Et puis les chiens parlaient…
Kââ
Fleuve Noir
… et c’est dans ces moments-là qu’on comprend pourquoi la maxime dit que le silence est d’or. Les clébards auraient mieux fait de la fermer pour le peu qu’ils ont à raconter.
“Première incursion dans la science-fiction” pour l’auteur, annonce la quatrième de couverture. Ouais, ça se sent… “Et quelle incursion !”, conclut-elle. Là, je serai moins péremptoire et enthousiaste qu’elle.
Or donc, derrière ce titre qui laisse imaginer tous les délires possibles, on n’aura in fine rien de bien transcendant à se mettre sous la dent. Le héros, Nathan Waastresseles, est aussi quelconque que son patronyme est à coucher dehors. Un beau jour, il apprend par un notaire qu’il hérite d’un oncle dont il n’avait jamais entendu parler. Ah ben, c’est original, dis donc ! L’héritage improbable d’un parent mystérieux sorti de nulle part, du jamais vu ! Nan mais sans blague, l’astuce a été utilisée je ne sais combien de fois par Lovecraft, elle a servi dans une tonne de romans, nouvelles, BD, films et jeux vidéo pour (mal) justifier qu’un type ou une famille se retrouve dans une maison hantée transmise par un vieux tonton excentrique qui vivait là en reclus.

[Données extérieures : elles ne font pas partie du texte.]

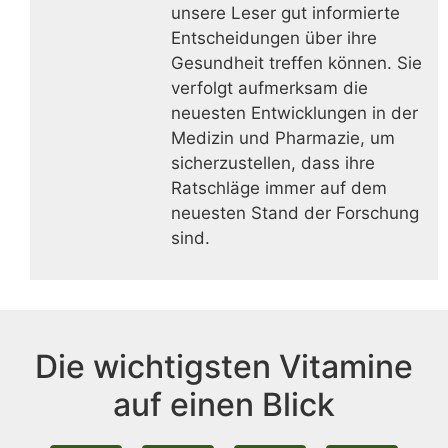
unsere Leser gut informierte
Entscheidungen über ihre
Gesundheit treffen können. Sie
verfolgt aufmerksam die
neuesten Entwicklungen in der
Medizin und Pharmazie, um
sicherzustellen, dass ihre
Ratschläge immer auf dem
neuesten Stand der Forschung
sind.
Die wichtigsten Vitamine
auf einen Blick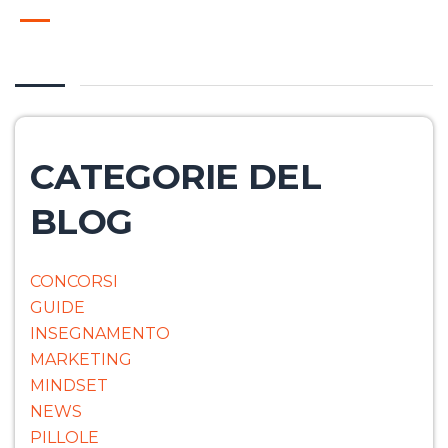
CATEGORIE DEL
BLOG
CONCORSI
GUIDE
INSEGNAMENTO
MARKETING
MINDSET
NEWS
PILLOLE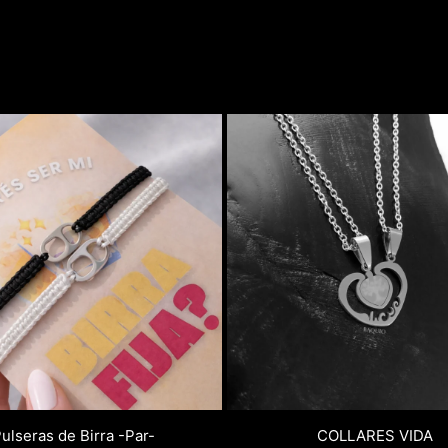
ulseras de Birra -Par-
COLLARES VIDA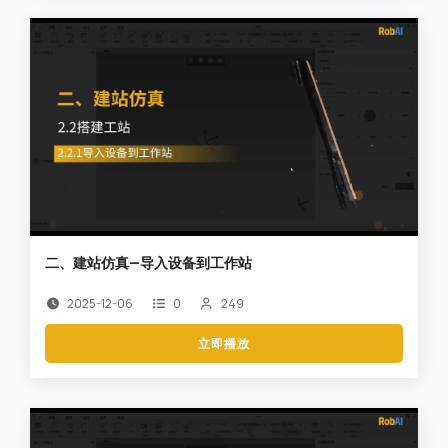
二、建站仿真—导入设备到工作站
2025-12-06
0
249
立即播放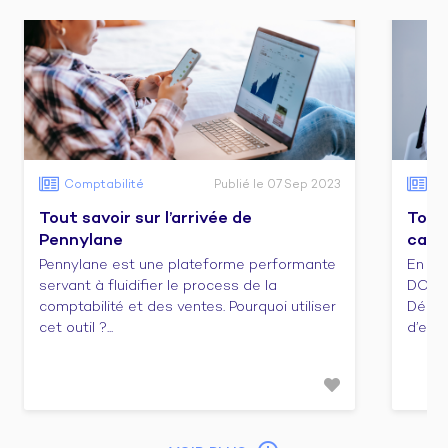
Comptabilité
Publié le 07 Sep 2023
Co
Tout savoir sur l’arrivée de
Tout 
Pennylane
cabi
Pennylane est une plateforme performante
En ca
servant à fluidifier le process de la
DCG e
comptabilité et des ventes. Pourquoi utiliser
Décou
cet outil ?...
d’emba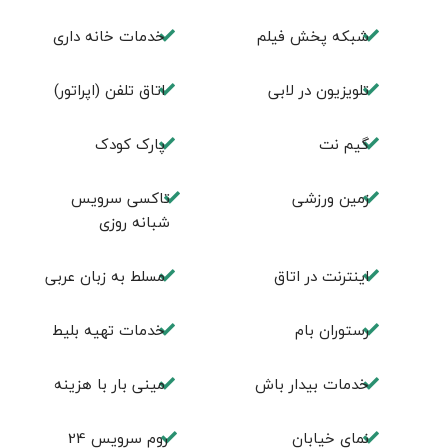
شبکه پخش فیلم
خدمات خانه داری
تلویزیون در لابی
اتاق تلفن (اپراتور)
گیم نت
پارک کودک
زمین ورزشی
تاکسی سرویس
شبانه روزی
اينترنت در اتاق
مسلط به زبان عربی
رستوران بام
خدمات تهيه بليط
خدمات بیدار باش
مینی بار با هزینه
نمای خیابان
روم سرويس 24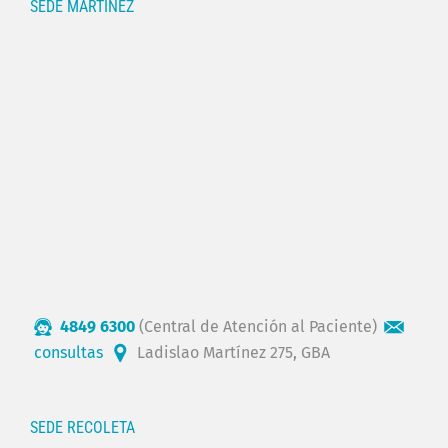
SEDE MARTÍNEZ
4849 6300
(Central de Atención al Paciente)
consultas
Ladislao Martínez 275, GBA
SEDE RECOLETA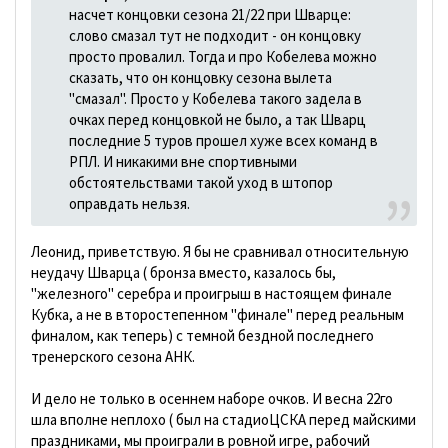
насчет концовки сезона 21/22 при Шварце:
слово смазал тут не подходит - он концовку
просто провалил. Тогда и про Кобелева можно
сказать, что он концовку сезона вылета
"смазал". Просто у Кобелева такого задела в
очках перед концовкой не было, а так Шварц
последние 5 туров прошел хуже всех команд в
РПЛ. И никакими вне спортивными
обстоятельствами такой уход в штопор
оправдать нельзя.
Леонид, приветствую. Я бы не сравнивал относительную
неудачу Шварца ( бронза вместо, казалось бы,
"железного" серебра и проигрыш в настоящем финале
Кубка, а не в второстепенном "финале" перед реальным
финалом, как теперь) с темной бездной последнего
тренерского сезона АНК.
И дело не только в осеннем наборе очков. И весна 22го
шла вполне неплохо ( был на стадиоЦСКА перед майскими
праздниками, мы проиграли в ровной игре, рабочий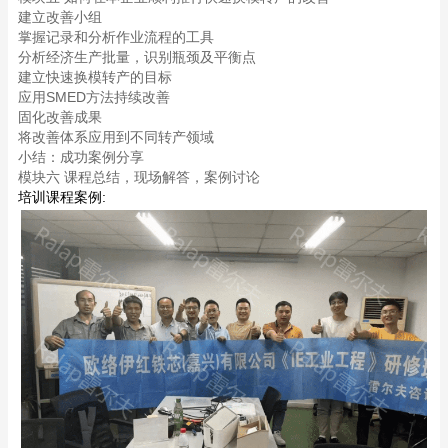
建立改善小组
掌握记录和分析作业流程的工具
分析经济生产批量，识别瓶颈及平衡点
建立快速换模转产的目标
应用SMED方法持续改善
固化改善成果
将改善体系应用到不同转产领域
小结：成功案例分享
模块六 课程总结，现场解答，案例讨论
培训课程案例: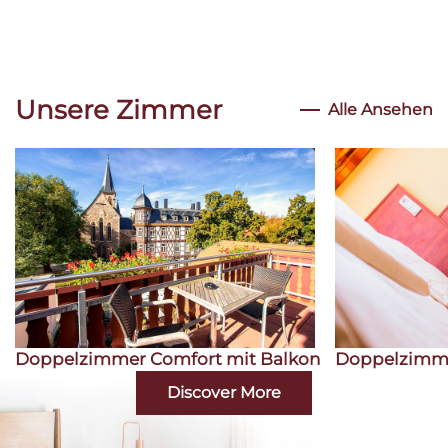
Unsere Zimmer
Alle Ansehen
Doppelzimmer Comfort mit Balkon
Doppelzimm
Discover More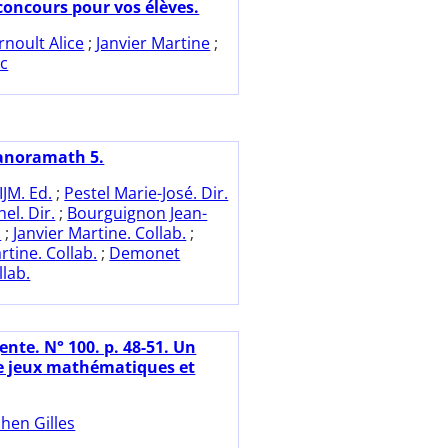
 concours pour vos élèves.
rnoult Alice
;
Janvier Martine
;
ic
anoramath 5.
IJM. Ed.
;
Pestel Marie-José. Dir.
el. Dir.
;
Bourguignon Jean-
.
;
Janvier Martine. Collab.
;
tine. Collab.
;
Demonet
llab.
nte. N° 100. p. 48-51. Un
e jeux mathématiques et
hen Gilles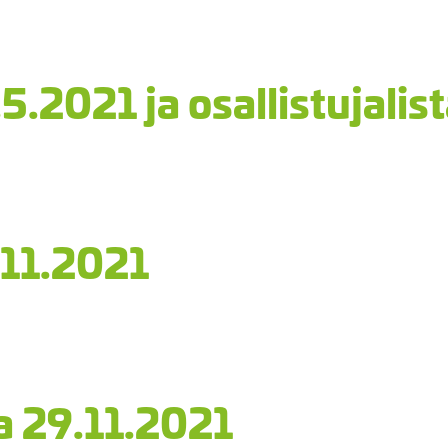
5.2021 ja osallistujalis
.11.2021
ta 29.11.2021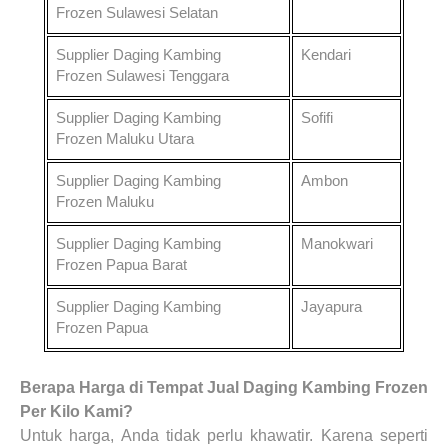
Frozen
Sulawesi Selatan
Supplier Daging Kambing
Kendari
Frozen
Sulawesi Tenggara
Supplier Daging Kambing
Sofifi
Frozen
Maluku Utara
Supplier Daging Kambing
Ambon
Frozen
Maluku
Supplier Daging Kambing
Manokwari
Frozen
Papua Barat
Supplier Daging Kambing
Jayapura
Frozen
Papua
Berapa
Harga di Tempat Jual Daging Kambing Frozen
Per Kilo
Kami
?
Untuk harga, Anda tidak perlu khawatir. Karena seperti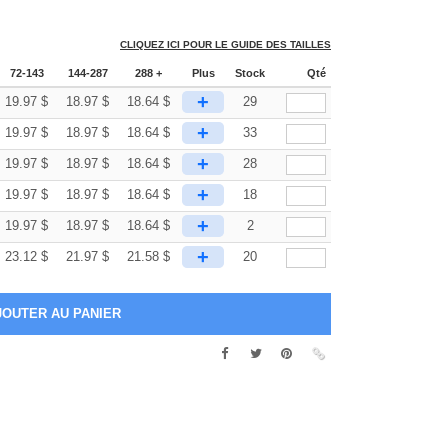
CLIQUEZ ICI POUR LE GUIDE DES TAILLES
72-143
144-287
288 +
Plus
Stock
Qté
+
19.97
$
18.97
$
18.64
$
29
+
19.97
$
18.97
$
18.64
$
33
+
19.97
$
18.97
$
18.64
$
28
+
19.97
$
18.97
$
18.64
$
18
+
19.97
$
18.97
$
18.64
$
2
+
23.12
$
21.97
$
21.58
$
20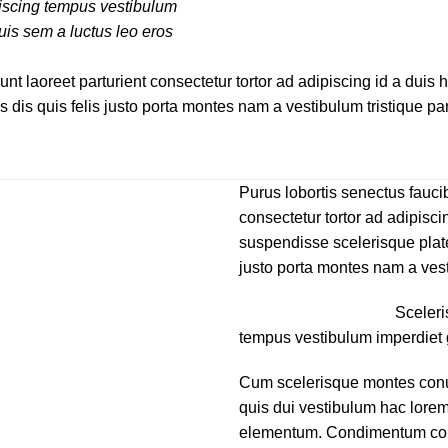
piscing tempus vestibulum
is sem a luctus leo eros
dunt laoreet parturient consectetur tortor ad adipiscing id a dui
is quis felis justo porta montes nam a vestibulum tristique part
Purus lobortis senectus faucib
consectetur tortor ad adipisci
suspendisse scelerisque plat
justo porta montes nam a vesti
Sceleri
tempus vestibulum imperdiet
Cum scelerisque montes conu
quis dui vestibulum hac lorem 
elementum. Condimentum con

Personnage lambda, incident déclencheur générique et éculé, ça part bien…
Le legs consiste en une île paumée au milieu du Pacifique. Au moins, ça change du vieux manoir gothique qui a mauvaise réputation dans le quartier. Une fois sur place, par contre, on ne croisera pas grand-chose d’innovant. Des chiens qui parlent suite à des expériences scientifiques douteuses (petit air de L’île du docteur Moreau de H.G. Wells), des Japonais sortis tout droit de la Seconde Guerre mondiale (petit air de L’île aux fossiles vivants d’André Massepain), un trésor comme il se doit sur toute bonne île de roman (petit air du trésor de Yamashita, dont la légende était en vogue à l’époque – on la retrouve dans le Cryptonomicon de Neal Stephenson sorti quelques mois après Et puis les chiens parlaient…), des crus millésimés sur fond de meurtres atroces (petit air de l’ambiance civilisation versus barbarie de Sa Majesté des Mouches de William Golding).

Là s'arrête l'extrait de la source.